# Booked a Trip to Central & South America



## Dont Taz Me Bro (Aug 11, 2019)

My wife and I booked a trip to Panama and Colombia for next month.  We are going to spend three days in Panama City and then three days in Cartagena. 

Anybody been?  I've been to Asia about 20 times and Europe several times, but this will be first trip south of the border.


----------



## Wyatt earp (Aug 11, 2019)

Hopefully its a one way ticket 


You wouldn't catch me down there with all the recent tourist dying ..


----------



## Rambunctious (Aug 11, 2019)

I hear Cartagena is beautiful....warm beaches....


----------



## Mr Natural (Aug 11, 2019)

bear513 said:


> Hopefully its a one way ticket
> 
> 
> You wouldn't catch me down there with all the recent tourist dying ..



You probably have a better choice of being gunned down in America


----------



## OldLady (Aug 11, 2019)

Dont Taz Me Bro said:


> My wife and I booked a trip to Panama and Colombia for next month.  We are going to spend three days in Panama City and then three days in Cartagena.
> 
> Anybody been?  I've been to Asia about 20 times and Europe several times, but this will be first trip south of the border.

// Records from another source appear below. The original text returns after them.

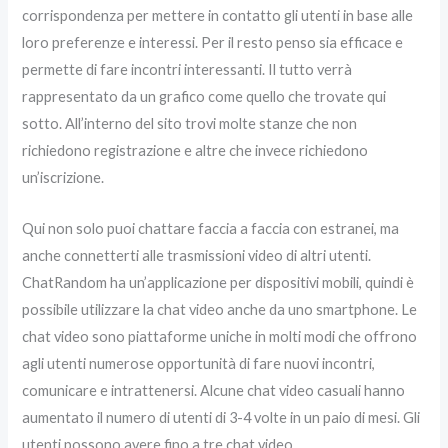
corrispondenza per mettere in contatto gli utenti in base alle
loro preferenze e interessi. Per il resto penso sia efficace e
permette di fare incontri interessanti. Il tutto verrà
rappresentato da un grafico come quello che trovate qui
sotto. All’interno del sito trovi molte stanze che non
richiedono registrazione e altre che invece richiedono
un’iscrizione.
Qui non solo puoi chattare faccia a faccia con estranei, ma
anche connetterti alle trasmissioni video di altri utenti.
ChatRandom ha un’applicazione per dispositivi mobili, quindi è
possibile utilizzare la chat video anche da uno smartphone. Le
chat video sono piattaforme uniche in molti modi che offrono
agli utenti numerose opportunità di fare nuovi incontri,
comunicare e intrattenersi. Alcune chat video casuali hanno
aumentato il numero di utenti di 3-4 volte in un paio di mesi. Gli
utenti possono avere fino a tre chat video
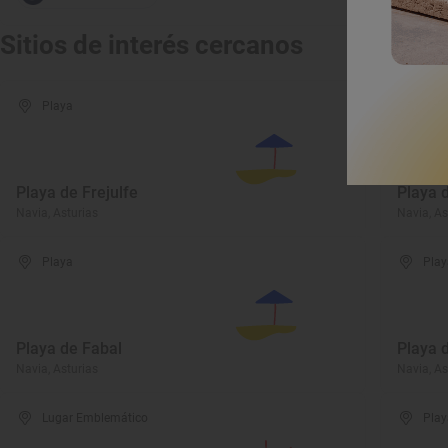
Sitios de interés cercanos
Playa
Play
Playa de Frejulfe
Playa 
Navia, Asturias
Navia, As
Playa
Play
Playa de Fabal
Playa 
Navia, Asturias
Navia, As
Lugar Emblemático
Play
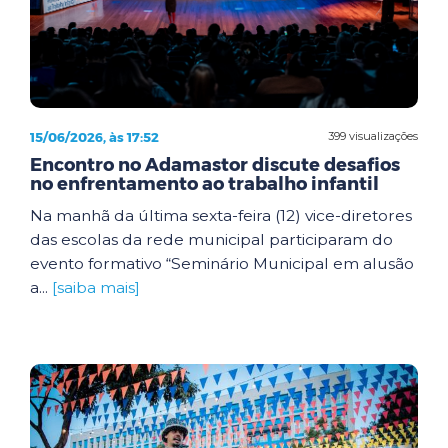
15/06/2026, às 17:52
399 visualizações
Encontro no Adamastor discute desafios
no enfrentamento ao trabalho infantil
Na manhã da última sexta-feira (12) vice-diretores
das escolas da rede municipal participaram do
evento formativo “Seminário Municipal em alusão
a...
[saiba mais]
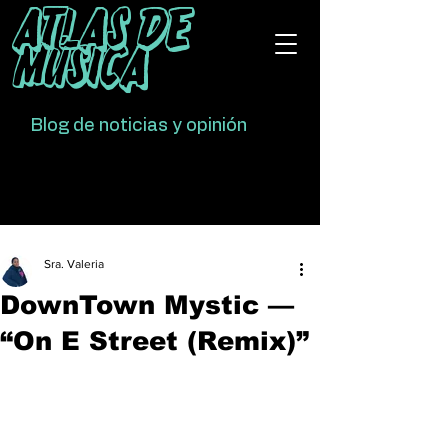
Atlas De
Música
Blog de noticias y opinión
Sra. Valeria
DownTown Mystic —
“On E Street (Remix)”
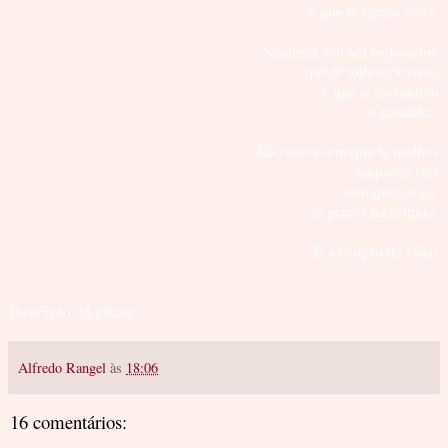
e que te fazem viver.
Sombras sob sol inclemente
que te tolhem a visão
e que te escondem
o caminho.
Não vives sem que te molhes
naqueles rios
sem que, cego,
te percas na estrada.
É a canção da vida!
Ilustração: t3.gstatic
Alfredo Rangel
às
18:06
16 comentários:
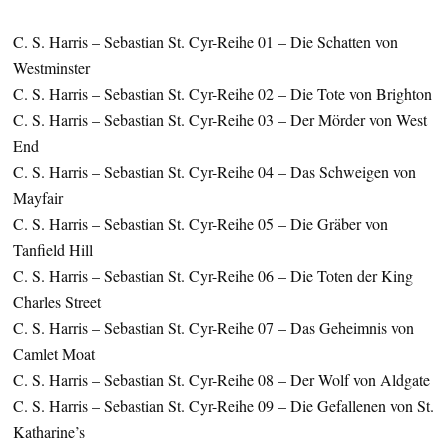
C. S. Harris – Sebastian St. Cyr-Reihe 01 – Die Schatten von
Westminster
C. S. Harris – Sebastian St. Cyr-Reihe 02 – Die Tote von Brighton
C. S. Harris – Sebastian St. Cyr-Reihe 03 – Der Mörder von West
End
C. S. Harris – Sebastian St. Cyr-Reihe 04 – Das Schweigen von
Mayfair
C. S. Harris – Sebastian St. Cyr-Reihe 05 – Die Gräber von
Tanfield Hill
C. S. Harris – Sebastian St. Cyr-Reihe 06 – Die Toten der King
Charles Street
C. S. Harris – Sebastian St. Cyr-Reihe 07 – Das Geheimnis von
Camlet Moat
C. S. Harris – Sebastian St. Cyr-Reihe 08 – Der Wolf von Aldgate
C. S. Harris – Sebastian St. Cyr-Reihe 09 – Die Gefallenen von St.
Katharine’s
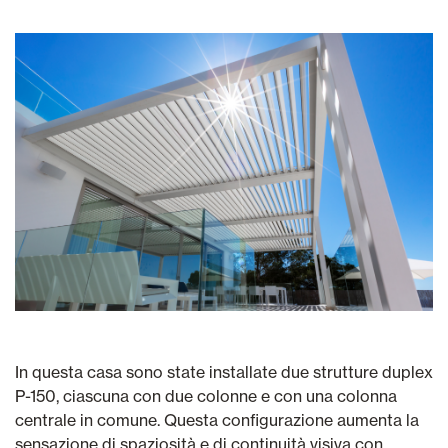
In questa casa sono state installate due strutture duplex
P-150, ciascuna con due colonne e con una colonna
centrale in comune. Questa configurazione aumenta la
sensazione di spaziosità e di continuità visiva con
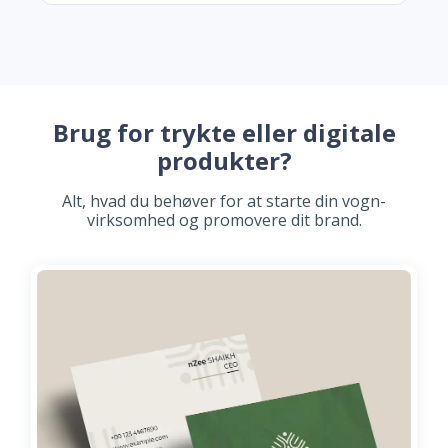
Brug for trykte eller digitale
produkter?
Alt, hvad du behøver for at starte din vogn-
virksomhed og promovere dit brand.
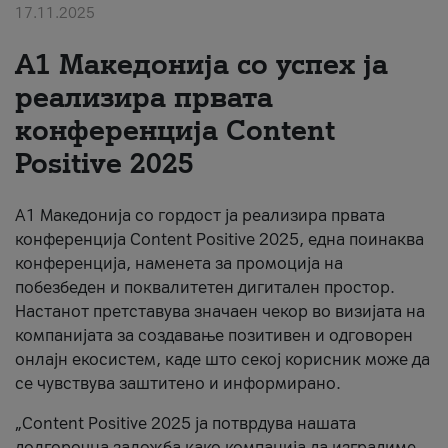
17.11.2025
За нас
А1 Македонија со успех ја
#ПодобарОнлајн
реализира првата
конференција Content
Positive 2025
А1 Македонија со гордост ја реализира првата
конференција Content Positive 2025, една поинаква
конференција, наменета за промоција на
побезбеден и поквалитетен дигитален простор.
Настанот претставува значаен чекор во визијата на
компанијата за создавање позитивен и одговорен
онлајн екосистем, каде што секој корисник може да
се чувствува заштитено и информирано.
„Content Positive 2025 ја потврдува нашата
долгорочна заложба како компанија да изградиме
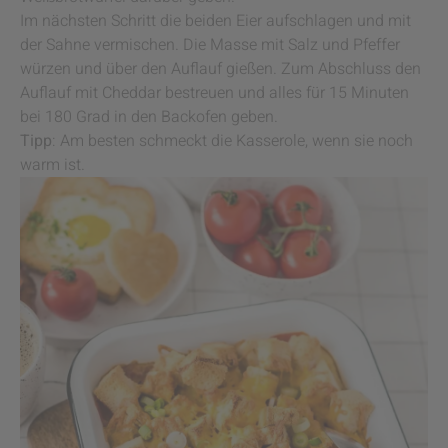
Im nächsten Schritt die beiden Eier aufschlagen und mit
der Sahne vermischen. Die Masse mit Salz und Pfeffer
würzen und über den Auflauf gießen. Zum Abschluss den
Auflauf mit Cheddar bestreuen und alles für 15 Minuten
bei 180 Grad in den Backofen geben.
Tipp
: Am besten schmeckt die Kasserole, wenn sie noch
warm ist.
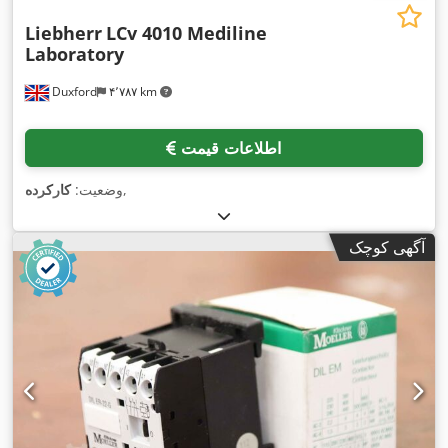
Liebherr
LCv 4010 Mediline
Laboratory
Duxford
۴٬۷۸۷ km
اطلاعات قیمت
,
وضعیت:
کارکرده
آگهی کوچک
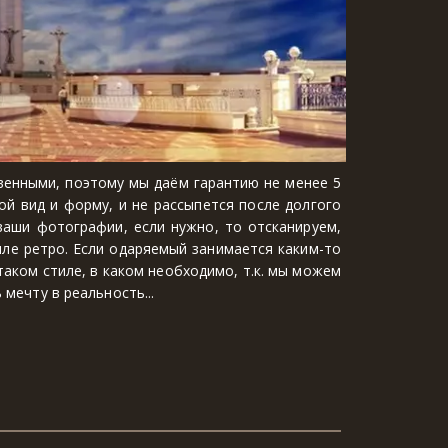
венными, поэтому мы даём гарантию не менее 5
ой вид и форму, и не рассыпется после долгого
ваши фотографии, если нужно, то отсканируем,
иле ретро. Если одаряемый занимается каким-то
аком стиле, в каком необходимо, т.к. мы можем
мечту в реальность...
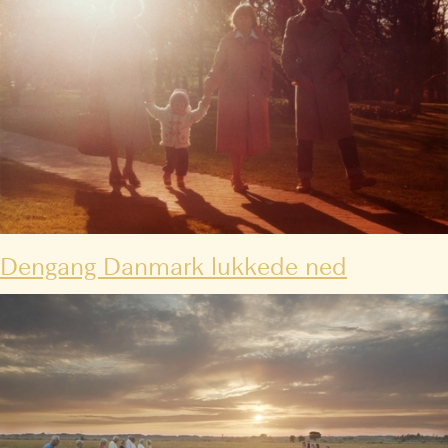
Dengang Danmark lukkede ned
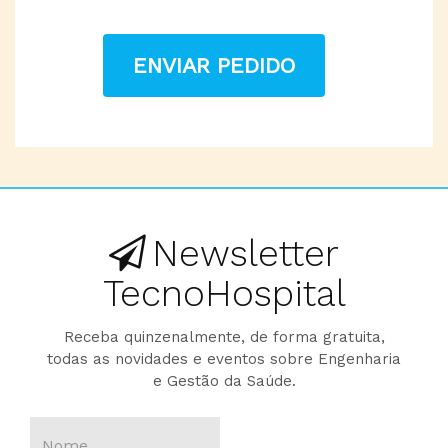
ENVIAR PEDIDO
Newsletter
TecnoHospital
Receba quinzenalmente, de forma gratuita,
todas as novidades e eventos sobre Engenharia
e Gestão da Saúde.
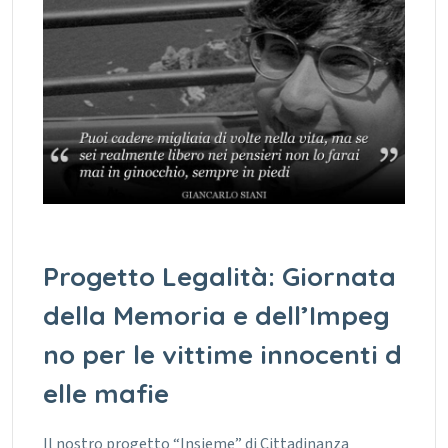
Progetto Legalità: Giornata
della Memoria e dell’Impeg
no per le vittime innocenti d
elle mafie
Il nostro progetto “Insieme” di Cittadinanza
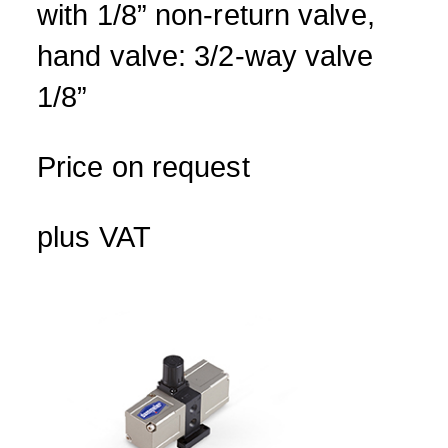
with 1/8” non-return valve,
hand valve: 3/2-way valve
1/8”
Price on request
plus VAT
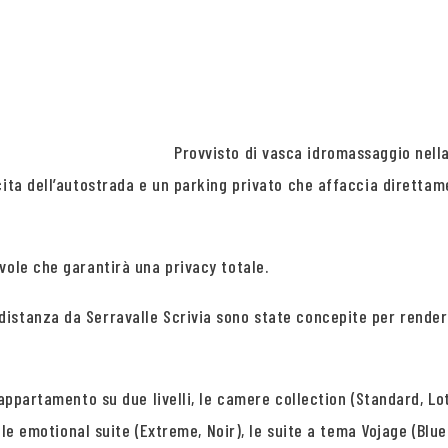
Provvisto di vasca idromassaggio nella
cita dell’autostrada e un parking privato che affaccia direttam
vole che garantirà una privacy totale.
istanza da Serravalle Scrivia sono state concepite per render
appartamento su due livelli, le camere collection (Standard, Lot
, le emotional suite (Extreme, Noir), le suite a tema Vojage (Blu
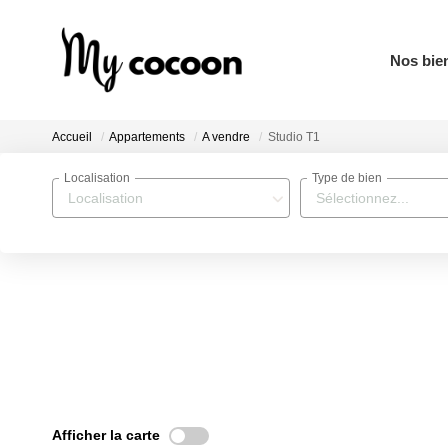
Nos bie
Accueil
Appartements
A vendre
Studio T1
Localisation
Type de bien
Localisation
Sélectionnez...
Afficher la carte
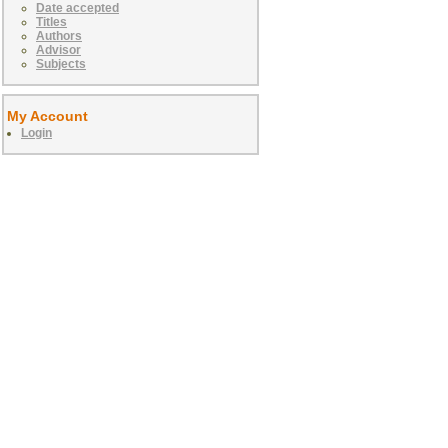
Date accepted
Titles
Authors
Advisor
Subjects
My Account
Login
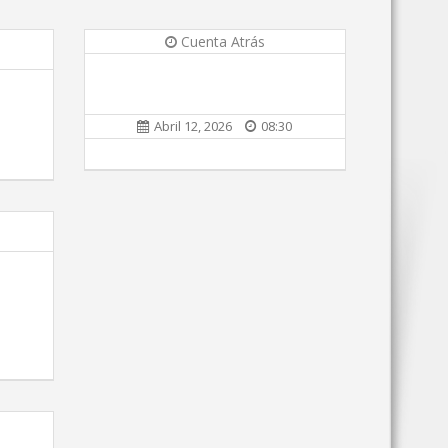
Cuenta Atrás
Abril 12, 2026
08:30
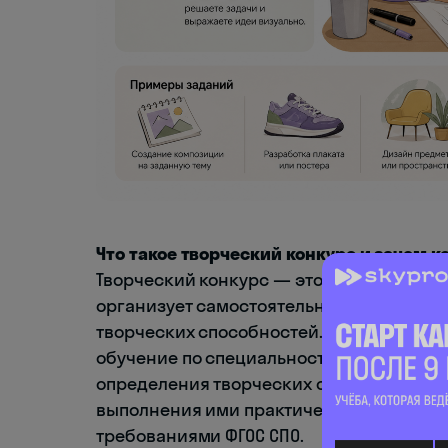
Что такое творческий конкурс и зачем к
Творческий конкурс — это внутреннее в
организует самостоятельно, чтобы пров
творческих способностей. Программа та
обучение по специальности 54.02.01 «Диз
определения творческих способностей, 
выполнения ими практических художеств
требованиями ФГОС СПО.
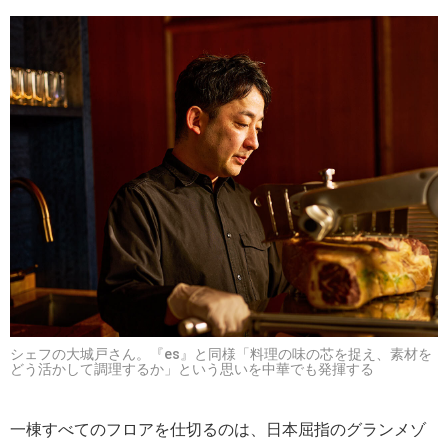
シェフの大城戸さん。『es』と同様「料理の味の芯を捉え、素材を
どう活かして調理するか」という思いを中華でも発揮する
一棟すべてのフロアを仕切るのは、日本屈指のグランメゾ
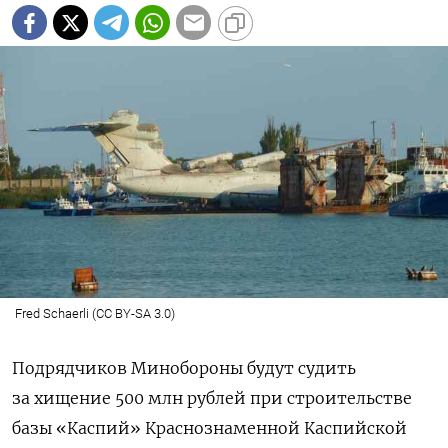
Fred Schaerli (CC BY-SA 3.0)
Подрядчиков Минобороны будут судить
за хищение 500 млн рублей при строительстве
базы «Каспий» Краснознаменной Каспийской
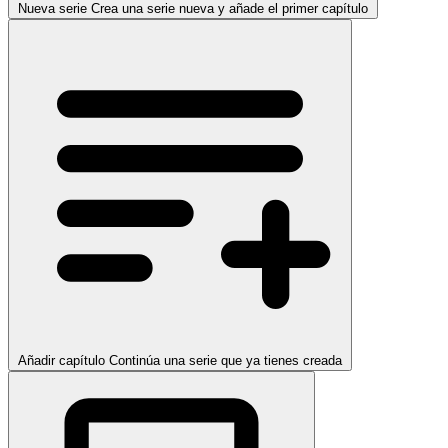
Nueva serie
Crea una serie nueva y añade el primer capítulo
Añadir capítulo
Continúa una serie que ya tienes creada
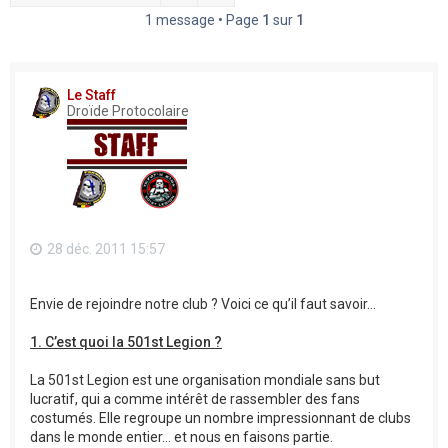
h
1 message • Page
1
sur
1
e
r
Le Staff
Droïde Protocolaire
28 déc. 2011 15:57
Envie de rejoindre notre club ? Voici ce qu’il faut savoir…
1. C’est quoi la 501st Legion ?
La 501st Legion est une organisation mondiale sans but
lucratif, qui a comme intérêt de rassembler des fans
costumés. Elle regroupe un nombre impressionnant de clubs
dans le monde entier… et nous en faisons partie.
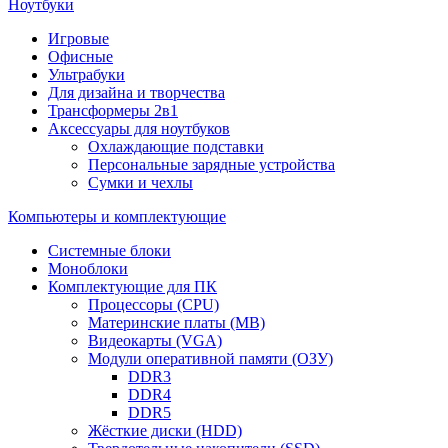
Ноутбуки
Игровые
Офисные
Ультрабуки
Для дизайна и творчества
Трансформеры 2в1
Аксессуары для ноутбуков
Охлаждающие подставки
Персональные зарядные устройства
Сумки и чехлы
Компьютеры и комплектующие
Системные блоки
Моноблоки
Комплектующие для ПК
Процессоры (CPU)
Материнские платы (MB)
Видеокарты (VGA)
Модули оперативной памяти (ОЗУ)
DDR3
DDR4
DDR5
Жёсткие диски (HDD)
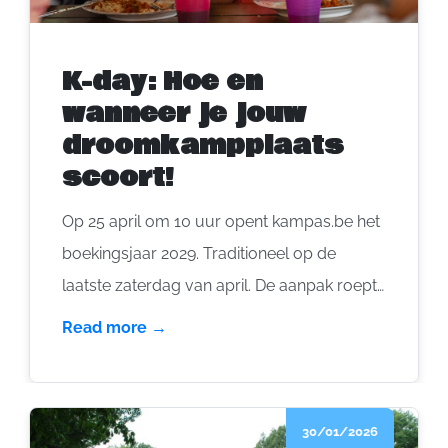
K-day: Hoe en
wanneer je jouw
droomkampplaats
scoort!
Op 25 april om 10 uur opent kampas.be het
boekingsjaar 2029. Traditioneel op de
laatste zaterdag van april. De aanpak roept
soms wat vragen op … Waarom ‘maar’ tot in
Read more →
2029? Waarom die zaterdag? En hoe
zorgen we ervoor dat we die leuke plek
voor onze groep zeker kunnen vastleggen?
30/01/2026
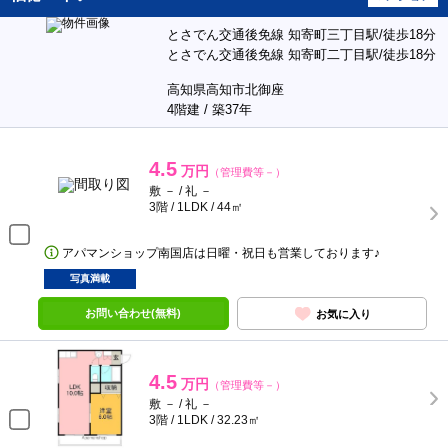
とさでん交通後免線 知寄町三丁目駅/徒歩18分
とさでん交通後免線 知寄町二丁目駅/徒歩18分
高知県高知市北御座
4階建 / 築37年
4.5
万円
（管理費等－）
敷 － / 礼 －
3階 / 1LDK / 44㎡
アパマンショップ南国店は日曜・祝日も営業しております♪
写真満載
お問い合わせ(無料)
お気に入り
4.5
万円
（管理費等－）
敷 － / 礼 －
3階 / 1LDK / 32.23㎡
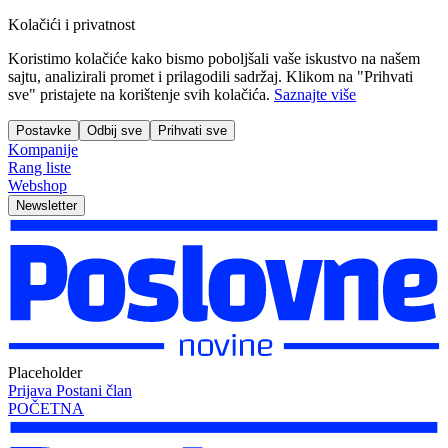
Kolačići i privatnost
Koristimo kolačiće kako bismo poboljšali vaše iskustvo na našem
sajtu, analizirali promet i prilagodili sadržaj. Klikom na "Prihvati
sve" pristajete na korištenje svih kolačića.
Saznajte više
Postavke
Odbij sve
Prihvati sve
Kompanije
Rang liste
Webshop
Newsletter
Placeholder
Prijava
Postani član
POČETNA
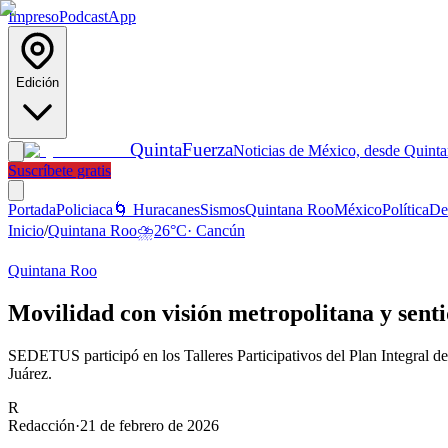
Impreso
Podcast
App
Edición
Quinta
Fuerza
Noticias de México, desde Quint
Suscríbete gratis
Portada
Policiaca
🌀 Huracanes
Sismos
Quintana Roo
México
Política
De
Inicio
/
Quintana Roo
⛈️
26
°C
·
Cancún
Quintana Roo
Movilidad con visión metropolitana y sen
SEDETUS participó en los Talleres Participativos del Plan Integr
Juárez.
R
Redacción
·
21 de febrero de 2026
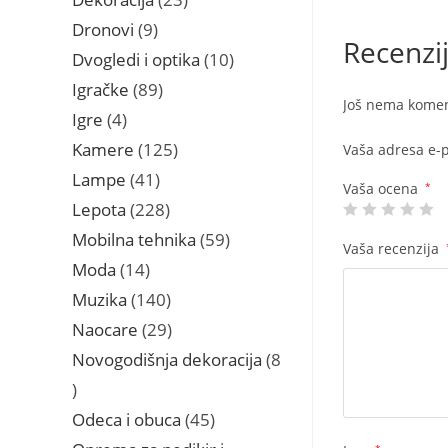
proizvoda
9
Dronovi
9
Recenzi
proizvoda
10
Dvogledi i optika
10
proizvoda
89
Igračke
89
Još nema komen
proizvoda
4
Igre
4
proizvoda
125
Kamere
125
Vaša adresa e-p
proizvoda
41
Lampe
41
Vaša ocena
*
proizvod
228
Lepota
228
proizvoda
59
Mobilna tehnika
59
Vaša recenzija
proizvoda
14
Moda
14
proizvoda
140
Muzika
140
proizvoda
29
Naocare
29
proizvoda
Novogodišnja dekoracija
8
8
proizvoda
45
Odeca i obuca
45
proizvoda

My son was stationed in Panama for a year when he was in the service.  There really are people taking their chickens on the bus, and you don't want to drive there--stop signs are definitely a suggestion.  He loved the fruit.  It's wicked hot there.  That's all I remember.


----------



## harmonica (Aug 12, 2019)

yes, 2 six month tours all over South America


----------



## Dont Taz Me Bro (Aug 12, 2019)

bear513 said:


> Hopefully its a one way ticket
> 
> 
> You wouldn't catch me down there with all the recent tourist dying ..



You're thinking of the Dominican Republic.  There have been no such issues in Panama or Colombia


----------